Your answer should consist only of the lines below from the one with "istovremeno djeluje i kao" through the one with "pouzdane zaštite.", copied exactly.

══════════════════════════════

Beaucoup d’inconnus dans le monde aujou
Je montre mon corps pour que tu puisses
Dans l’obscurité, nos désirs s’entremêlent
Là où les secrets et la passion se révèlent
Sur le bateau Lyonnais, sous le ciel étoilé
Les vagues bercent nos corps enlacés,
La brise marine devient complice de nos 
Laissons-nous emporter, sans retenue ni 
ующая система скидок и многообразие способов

══════════════════════════════

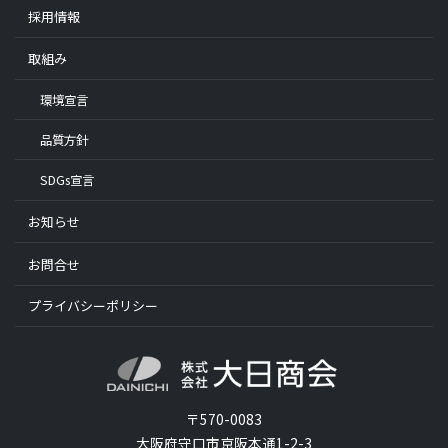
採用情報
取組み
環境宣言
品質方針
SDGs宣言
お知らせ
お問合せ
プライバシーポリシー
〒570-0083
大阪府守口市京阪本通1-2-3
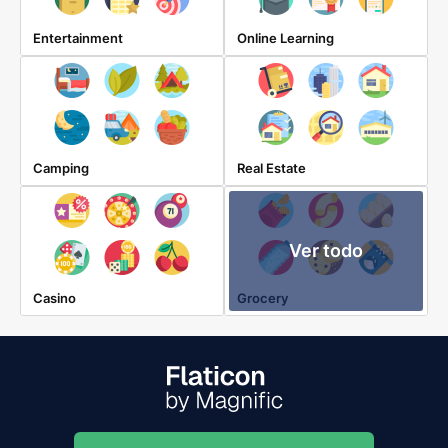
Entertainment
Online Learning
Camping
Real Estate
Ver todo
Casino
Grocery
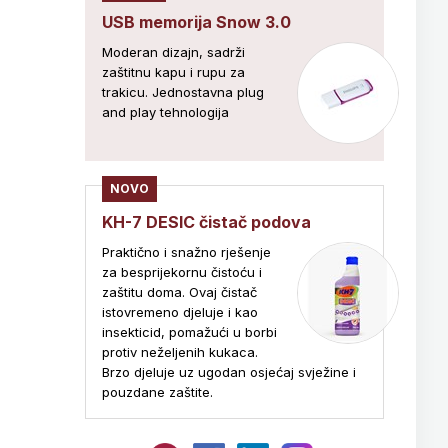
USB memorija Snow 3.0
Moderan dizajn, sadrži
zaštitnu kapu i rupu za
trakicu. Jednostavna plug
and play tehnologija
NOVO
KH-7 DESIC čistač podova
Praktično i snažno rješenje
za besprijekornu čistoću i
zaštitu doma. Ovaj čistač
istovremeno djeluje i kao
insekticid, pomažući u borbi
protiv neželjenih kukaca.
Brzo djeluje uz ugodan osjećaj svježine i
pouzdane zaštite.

══════════════════════════════

▶ _PROBLEM SOLUTION_:
istovremeno djeluje i kao
insekticid, pomažući u borbi
protiv neželjenih kukaca.
Brzo djeluje uz ugodan osjećaj svježine i
pouzdane zaštite.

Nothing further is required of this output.